The point where Tell Tale Signs falls short and begins to lose direction lies in the live tracks included. It does need to be said that the live cuts are fairly representative for the respective periods from which they were taken but, because Dylan has always allowed his songs to grow and mutate in performance and take on elements of the record that Dylan is promoting at that particular moment and so the tracks feel even more scattered here because they don’t exactly sound how listeners might expect they would, but also dive in a variety of unusual directions from one to the next. That frayed presentation detracts a little from this set because it obscures an incredibly strong start. The live cuts can be taken in small doses here, but listeners will have to listen to the whole thing once in order to know how to set their CD players depending on their mood.

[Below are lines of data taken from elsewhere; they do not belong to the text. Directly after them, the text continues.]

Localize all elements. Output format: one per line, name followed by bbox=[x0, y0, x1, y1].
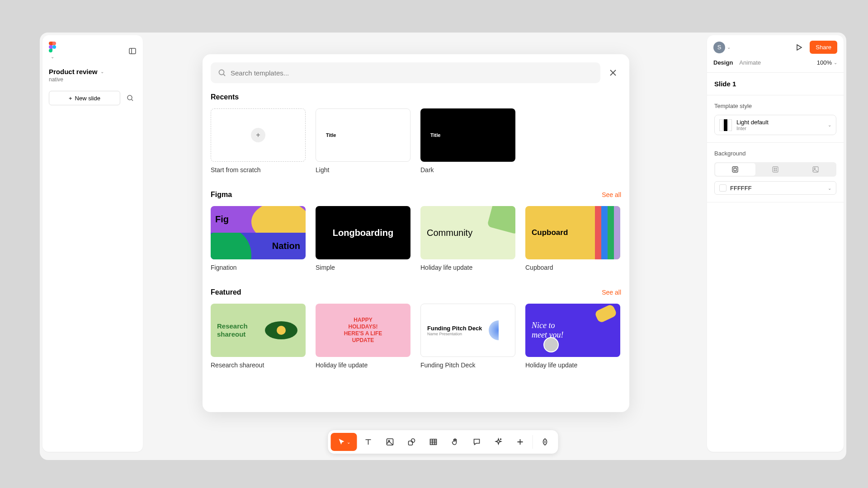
chevron-down-icon: ⌄ bbox=[828, 186, 831, 191]
template-card-cupboard[interactable]: Cupboard Cupboard bbox=[525, 206, 620, 271]
card-label: Holiday life update bbox=[525, 361, 620, 369]
new-slide-button[interactable]: + New slide bbox=[49, 91, 120, 105]
color-value: FFFFFF bbox=[730, 185, 824, 192]
svg-point-10 bbox=[776, 168, 777, 169]
template-card-simple[interactable]: Longboarding Simple bbox=[316, 206, 410, 271]
background-label: Background bbox=[714, 150, 836, 157]
background-color-input[interactable]: FFFFFF ⌄ bbox=[714, 181, 836, 195]
close-icon bbox=[609, 69, 617, 77]
template-card-dark[interactable]: Title Dark bbox=[420, 108, 515, 174]
section-title-featured: Featured bbox=[211, 288, 241, 296]
share-button[interactable]: Share bbox=[810, 41, 837, 54]
svg-point-28 bbox=[500, 439, 501, 440]
card-label: Simple bbox=[316, 264, 410, 271]
search-slides-button[interactable] bbox=[124, 92, 137, 104]
template-card-scratch[interactable]: + Start from scratch bbox=[211, 108, 306, 174]
see-all-featured[interactable]: See all bbox=[602, 289, 621, 296]
background-type-toggle bbox=[714, 162, 836, 177]
document-title: Product review bbox=[49, 68, 98, 75]
svg-rect-1 bbox=[129, 48, 136, 54]
tab-animate[interactable]: Animate bbox=[739, 59, 761, 66]
bg-gradient-option[interactable] bbox=[755, 163, 796, 176]
bg-solid-option[interactable] bbox=[715, 163, 755, 176]
template-card-nice[interactable]: Nice to meet you! Holiday life update bbox=[525, 304, 620, 369]
card-label: Cupboard bbox=[525, 264, 620, 271]
figma-logo-icon[interactable]: ⌄ bbox=[49, 42, 56, 61]
template-card-funding[interactable]: Funding Pitch Deck Name Presentation Fun… bbox=[420, 304, 515, 369]
template-card-fignation[interactable]: Fig Nation Fignation bbox=[211, 206, 306, 271]
svg-point-14 bbox=[814, 168, 815, 169]
present-button[interactable] bbox=[793, 42, 804, 53]
plus-icon: + bbox=[69, 95, 72, 102]
chevron-down-icon: ⌄ bbox=[347, 440, 350, 445]
svg-point-3 bbox=[127, 95, 132, 100]
template-style-label: Template style bbox=[714, 103, 836, 109]
left-panel: ⌄ Product review ⌄ native + New slide bbox=[42, 35, 143, 452]
svg-point-22 bbox=[411, 439, 415, 442]
template-modal: Recents + Start from scratch Title Light… bbox=[203, 54, 629, 412]
thumb-text: Title bbox=[430, 132, 440, 138]
card-label: Start from scratch bbox=[211, 166, 306, 174]
chevron-down-icon: ⌄ bbox=[828, 122, 831, 127]
cursor-tool[interactable]: ⌄ bbox=[331, 433, 357, 451]
dev-mode-tool[interactable] bbox=[535, 433, 556, 451]
see-all-figma[interactable]: See all bbox=[602, 191, 621, 198]
thumb-text: Title bbox=[326, 132, 336, 138]
thumb-text: Cupboard bbox=[532, 228, 568, 237]
thumb-text: Longboarding bbox=[333, 228, 393, 238]
thumb-text: HAPPY HOLIDAYS! HERE'S A LIFE UPDATE bbox=[344, 317, 382, 344]
svg-point-9 bbox=[774, 168, 775, 169]
svg-line-4 bbox=[132, 99, 133, 101]
template-card-holiday[interactable]: HAPPY HOLIDAYS! HERE'S A LIFE UPDATE Hol… bbox=[316, 304, 410, 369]
svg-point-0 bbox=[52, 45, 56, 49]
document-subtitle: native bbox=[49, 76, 137, 83]
table-tool[interactable] bbox=[423, 433, 444, 451]
svg-marker-5 bbox=[797, 45, 802, 50]
card-label: Research shareout bbox=[211, 361, 306, 369]
svg-point-11 bbox=[774, 170, 775, 171]
user-menu[interactable]: S ⌄ bbox=[713, 42, 731, 53]
comment-tool[interactable] bbox=[467, 433, 487, 451]
color-swatch bbox=[719, 184, 726, 192]
panel-toggle-icon[interactable] bbox=[128, 47, 137, 55]
svg-point-12 bbox=[776, 170, 777, 171]
card-label: Holiday life update bbox=[420, 264, 515, 271]
document-title-row[interactable]: Product review ⌄ bbox=[49, 68, 137, 75]
sparkle-tool[interactable] bbox=[488, 433, 509, 451]
card-label: Funding Pitch Deck bbox=[420, 361, 515, 369]
close-button[interactable] bbox=[605, 65, 621, 81]
right-panel: S ⌄ Share Design Animate 100% ⌄ Slide 1 … bbox=[707, 35, 844, 452]
text-tool[interactable] bbox=[358, 433, 379, 451]
hand-tool[interactable] bbox=[445, 433, 466, 451]
tab-design[interactable]: Design bbox=[713, 59, 733, 66]
decorative-stripes bbox=[595, 206, 620, 259]
search-box[interactable] bbox=[211, 62, 600, 83]
decorative-avatar bbox=[543, 337, 559, 352]
thumb-text: Nice to meet you! bbox=[532, 321, 563, 340]
template-thumb-icon bbox=[719, 119, 732, 131]
zoom-control[interactable]: 100% ⌄ bbox=[817, 59, 837, 66]
template-card-community[interactable]: Community Holiday life update bbox=[420, 206, 515, 271]
section-title-figma: Figma bbox=[211, 191, 232, 199]
template-card-research[interactable]: Research shareout Research shareout bbox=[211, 304, 306, 369]
plus-icon: + bbox=[251, 128, 265, 142]
template-style-selector[interactable]: Light default Inter ⌄ bbox=[714, 115, 836, 135]
toolbar-divider bbox=[533, 435, 533, 449]
card-label: Holiday life update bbox=[316, 361, 410, 369]
shape-tool[interactable] bbox=[401, 433, 422, 451]
zoom-value: 100% bbox=[817, 59, 832, 66]
svg-rect-8 bbox=[773, 167, 778, 172]
chevron-down-icon: ⌄ bbox=[727, 45, 731, 50]
thumb-subtext: Name Presentation bbox=[427, 332, 515, 336]
card-label: Dark bbox=[420, 166, 515, 174]
section-title-recents: Recents bbox=[211, 93, 239, 101]
bg-image-option[interactable] bbox=[795, 163, 835, 176]
template-card-light[interactable]: Title Light bbox=[316, 108, 410, 174]
thumb-text: Research shareout bbox=[217, 322, 248, 338]
image-tool[interactable] bbox=[380, 433, 401, 451]
add-tool[interactable] bbox=[510, 433, 531, 451]
thumb-text: Nation bbox=[272, 241, 300, 251]
template-name: Light default bbox=[736, 119, 823, 126]
thumb-text: Community bbox=[427, 228, 472, 238]
search-input[interactable] bbox=[231, 69, 593, 77]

None of that takes away from the overall set however. The single most consistent element in Dylan’s bootleg series has been that it throws everything against the wall to see what sticks and, magically, it all ends up running together fairly well in the end. Volume 8 does the same and does have a couple of honestly brilliant moments (again – how every form of “Mississippi” got forgotten from Time Out Of Mind may be one of the greatest mysteries of Bob Dylan’s career, as well as how “32-20 Blues” was jettisoned from World Gone Wrong) but the surprising thing that it reveals is the nuances that have bound the last seventeen years for Dylan that went largely unnoticed; even diehard fans won‘t see it coming, and that makes the reward worth the effort.